Two identical blocks are connected by a lightweight string that passes over a lightweight pulley that can rotate about its axle with negligible friction. The two-block system is released from rest and the blocks accelerate. Which of the following correctly relates the potential energy gained by the block 1-Earth system |∆U1| to the potential energy lost by the block 2-Earth system |∆U2| and provides correct evidence?

Answer 1

In a frictionless system with massless string and pulley, the potential energy lost by block 2 is equal to the potential energy gained by block 1 due to the conservation of energy principle, resulting in |∆U1| = |∆U2|.

Step-by-step explanation:

The question relates to the concept of conservation of energy in a physics context, specifically involving a system of two blocks connected by a string and a pulley. According to the conservation of energy, the potential energy lost by block 2 as it falls must be equal to the potential energy gained by block 1 as it is raised, assuming there is no energy loss to friction or air resistance and the pulley is massless and frictionless. This is represented by the equation |∆U1| = |∆U2|.
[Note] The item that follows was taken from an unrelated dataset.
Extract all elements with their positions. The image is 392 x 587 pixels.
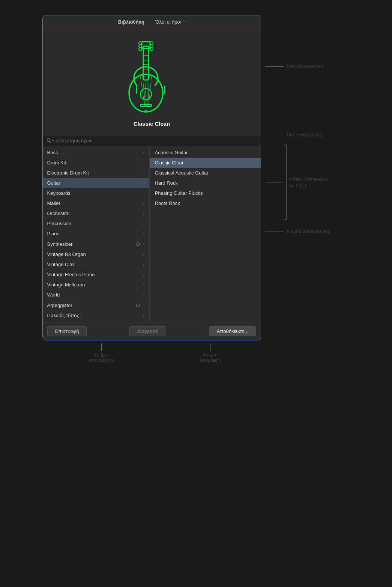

To understand this better, when block 2 falls, it loses gravitational potential energy (U) which is given by the product of its mass (m), the acceleration due to gravity (g), and the change in height (h): |∆U2| = mgh. Simultaneously, block 1 gains the same amount of gravitational potential energy as it is raised by the same height, hence |∆U1| = mgh. Since we are dealing with ideal conditions (massless string, frictionless pulley), the system is mechanically isolated, and energy is conserved throughout the process.

Answer 2

The potential energy gained by the block 1-Earth system |∆U1| is equal to the potential energy lost by the block 2-Earth system |∆U2|. This is known as the law of conservation of energy, which states that energy cannot be created or destroyed, only transferred or converted from one form to another. In this case, the potential energy stored in block 2 at the start of the experiment is transferred to block 1 as they move and accelerate. The sum of the potential energy of the two-block system at the start of the experiment is equal to the sum of the kinetic energy and potential energy of the system at any point during the experiment. This relationship can be expressed mathematically as follows:

|∆U1| = |∆U2|

where |∆U1| is the potential energy gained by the block 1-Earth system and |∆U2| is the potential energy lost by the block 2-Earth system.